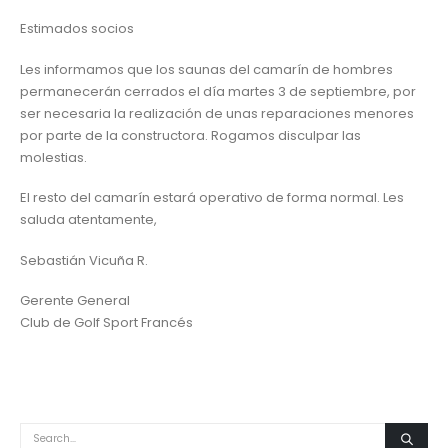
Estimados socios
Les informamos que los saunas del camarín de hombres
permanecerán cerrados el día martes 3 de septiembre, por
ser necesaria la realización de unas reparaciones menores
por parte de la constructora. Rogamos disculpar las
molestias.
El resto del camarín estará operativo de forma normal. Les
saluda atentamente,
Sebastián Vicuña R.
Gerente General
Club de Golf Sport Francés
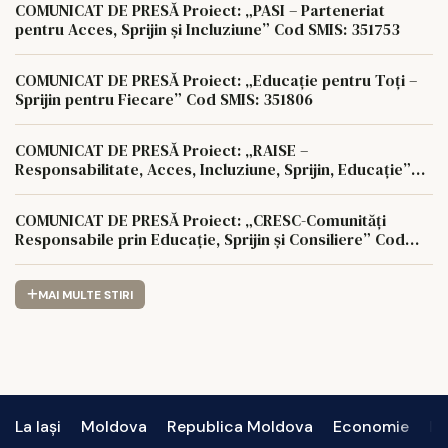
COMUNICAT DE PRESĂ Proiect: „PASI – Parteneriat
pentru Acces, Sprijin și Incluziune” Cod SMIS: 351753
COMUNICAT DE PRESĂ Proiect: „Educație pentru Toți –
Sprijin pentru Fiecare” Cod SMIS: 351806
COMUNICAT DE PRESĂ Proiect: „RAISE –
Responsabilitate, Acces, Incluziune, Sprijin, Educație”
Cod SMIS: 350622
COMUNICAT DE PRESĂ Proiect: „CRESC-Comunități
Responsabile prin Educație, Sprijin și Consiliere” Cod
SMIS: 350657
MAI MULTE STIRI
La Iași
Moldova
Republica Moldova
Economie
In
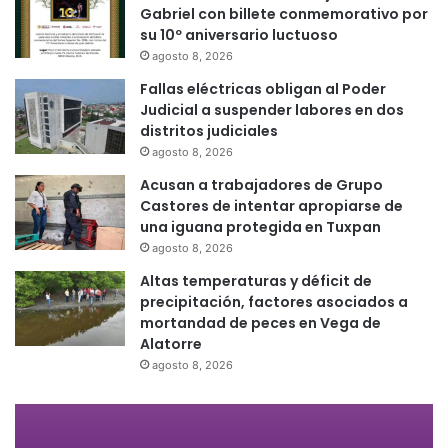
Gabriel con billete conmemorativo por
su 10º aniversario luctuoso
agosto 8, 2026
Fallas eléctricas obligan al Poder
Judicial a suspender labores en dos
distritos judiciales
agosto 8, 2026
Acusan a trabajadores de Grupo
Castores de intentar apropiarse de
una iguana protegida en Tuxpan
agosto 8, 2026
Altas temperaturas y déficit de
precipitación, factores asociados a
mortandad de peces en Vega de
Alatorre
agosto 8, 2026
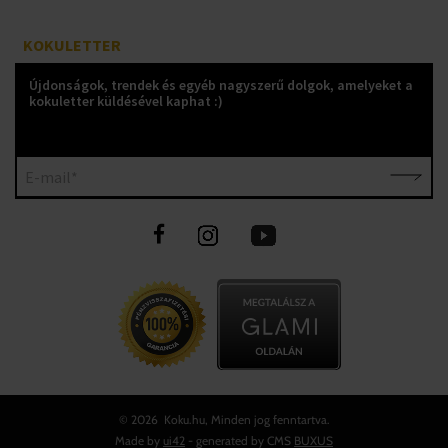
KOKULETTER
Újdonságok, trendek és egyéb nagyszerű dolgok, amelyeket a
kokuletter küldésével kaphat :)
E-mail*
©
2026 Koku.hu, Minden jog fenntartva.
Made by
ui42
- generated by CMS
BUXUS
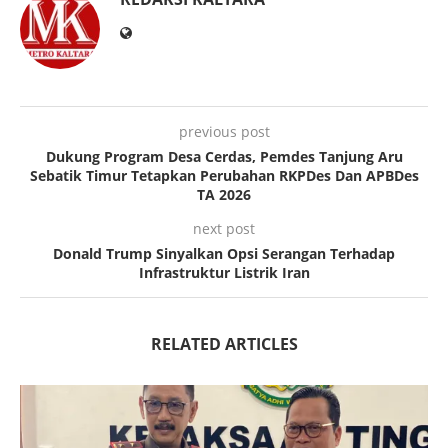
previous post
Dukung Program Desa Cerdas, Pemdes Tanjung Aru
Sebatik Timur Tetapkan Perubahan RKPDes Dan APBDes
TA 2026
next post
Donald Trump Sinyalkan Opsi Serangan Terhadap
Infrastruktur Listrik Iran
RELATED ARTICLES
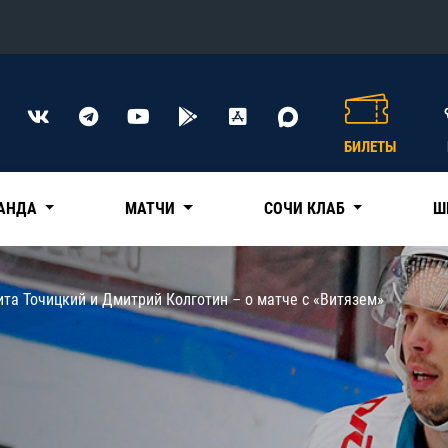
Конференция «Восток»
Дивизион Харламова
БИЛЕТЫ
Автомобилист
сляции
Ак Барс
АНДА
МАТЧИ
СОЧИ КЛАБ
Ш
Металлург Мг
Нефтехимик
 трансляции
та Точицкий и Дмитрий Колготин – о матче с «Витязем»
Трактор
магазин
Дивизион Чернышева
Авангард
ние КХЛ
Адмирал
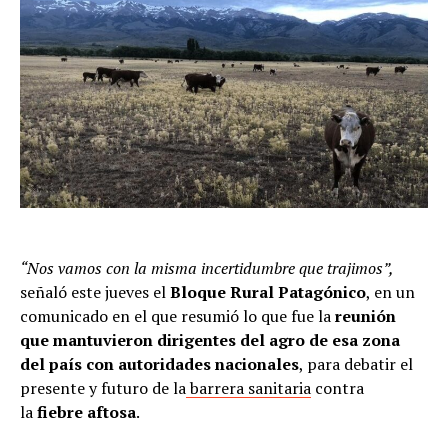
“Nos vamos con la misma incertidumbre que trajimos”,
señaló este jueves el
Bloque Rural Patagónico
, en un
comunicado en el que resumió lo que fue la
reunión
que mantuvieron dirigentes del agro de esa zona
del país con autoridades nacionales
, para debatir el
presente y futuro de la
barrera sanitaria
contra
la
fiebre aftosa
.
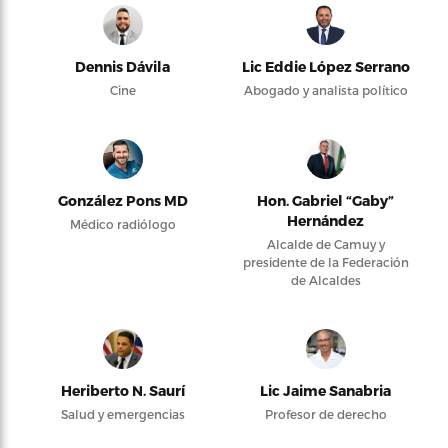
Dennis Dávila
Lic Eddie López Serrano
Cine
Abogado y analista político
González Pons MD
Hon. Gabriel “Gaby”
Hernández
Médico radiólogo
Alcalde de Camuy y
presidente de la Federación
de Alcaldes
Heriberto N. Saurí
Lic Jaime Sanabria
Salud y emergencias
Profesor de derecho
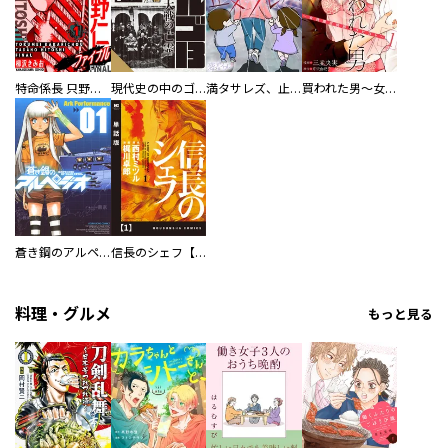
特命係長 只野仁ファイナル 愛蔵版
現代史の中のゴルゴ13
満タサレズ、止メラレズ
買われた男～女性限定快感セラピスト～【描き下ろしおまけ付き特装版】
蒼き鋼のアルペジオ
信長のシェフ【単話版】
料理・グルメ
もっと見る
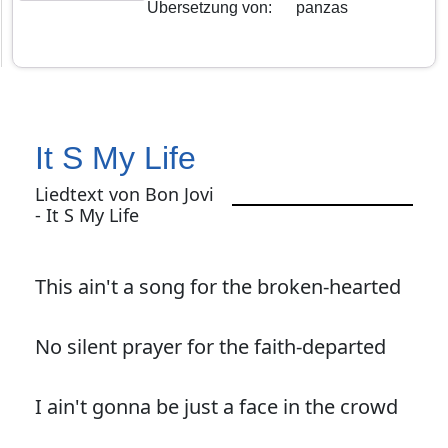
Übersetzung von
:
panzas
It S My Life
Liedtext von Bon Jovi
- It S My Life
This ain't a song for the broken-hearted
No silent prayer for the faith-departed
I ain't gonna be just a face in the crowd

• [WHAT IS BEING ASKED] If a picture appears in the records, omit it and print everything else exactly.

• [EXPECTED OUTPUT]
Estimados socios
Les informamos que los saunas del camarín de hombres
permanecerán cerrados el día martes 3 de septiembre, por
ser necesaria la realización de unas reparaciones menores
por parte de la constructora. Rogamos disculpar las
molestias.
El resto del camarín estará operativo de forma normal. Les
saluda atentamente,
Sebastián Vicuña R.
Gerente General
Club de Golf Sport Francés
COMUNICAT DE PRESĂ Proiect: „PASI – Parteneriat
pentru Acces, Sprijin și Incluziune” Cod SMIS: 351753
COMUNICAT DE PRESĂ Proiect: „Educație pentru Toți –
Sprijin pentru Fiecare” Cod SMIS: 351806
COMUNICAT DE PRESĂ Proiect: „RAISE –
Responsabilitate, Acces, Incluziune, Sprijin, Educație”
Cod SMIS: 350622
COMUNICAT DE PRESĂ Proiect: „CRESC-Comunități
Responsabile prin Educație, Sprijin și Consiliere” Cod
SMIS: 350657
MAI MULTE STIRI
La Iași
Moldova
Republica Moldova
Economie
In
Gabriel con billete conmemorativo por
su 10º aniversario luctuoso
agosto 8, 2026
Fallas eléctricas obligan al Poder
Judicial a suspender labores en dos
distritos judiciales
agosto 8, 2026
Acusan a trabajadores de Grupo
Castores de intentar apropiarse de
una iguana protegida en Tuxpan
agosto 8, 2026
Altas temperaturas y déficit de
precipitación, factores asociados a
mortandad de peces en Vega de
Alatorre
agosto 8, 2026
KOKULETTER
Újdonságok, trendek és egyéb nagyszerű dolgok, amelyeket a
kokuletter küldésével kaphat :)
E-mail*
©
2026 Koku.hu, Minden jog fenntartva.
Made by
ui42
- generated by CMS
BUXUS
previous post
Dukung Program Desa Cerdas, Pemdes Tanjung Aru
Sebatik Timur Tetapkan Perubahan RKPDes Dan APBDes
TA 2026
next post
Donald Trump Sinyalkan Opsi Serangan Terhadap
Infrastruktur Listrik Iran
RELATED ARTICLES
Конференция «Восток»
Дивизион Харламова
БИЛЕТЫ
Автомобилист
сляции
Ак Барс
АНДА
МАТЧИ
СОЧИ КЛАБ
Ш
Металлург Мг
Нефтехимик
 трансляции
та Точицкий и Дмитрий Колготин – о матче с «Витязем»
Трактор
магазин
Дивизион Чернышева
Авангард
ние КХЛ
Адмирал
“Nos vamos con la misma incertidumbre que trajimos”,
señaló este jueves el
Bloque Rural Patagónico
, en un
comunicado en el que resumió lo que fue la
reunión
que mantuvieron dirigentes del agro de esa zona
del país con autoridades nacionales
, para debatir el
presente y futuro de la
barrera sanitaria
contra
la
fiebre aftosa
.
Dennis Dávila
Lic Eddie López Serrano
Cine
Abogado y analista político
González Pons MD
Hon. Gabriel “Gaby”
Hernández
Médico radiólogo
Alcalde de Camuy y
presidente de la Federación
de Alcaldes
Heriberto N. Saurí
Lic Jaime Sanabria
Salud y emergencias
Profesor de derecho
特命係長 只野仁ファイナル 愛蔵版
現代史の中のゴルゴ13
満タサレズ、止メラレズ
買われた男～女性限定快感セラピスト～【描き下ろしおまけ付き特装版】
蒼き鋼のアルペジオ
信長のシェフ【単話版】
料理・グルメ
もっと見る
Übersetzung von
:
panzas
It S My Life
Liedtext von Bon Jovi
- It S My Life
This ain't a song for the broken-hearted
No silent prayer for the faith-departed
I ain't gonna be just a face in the crowd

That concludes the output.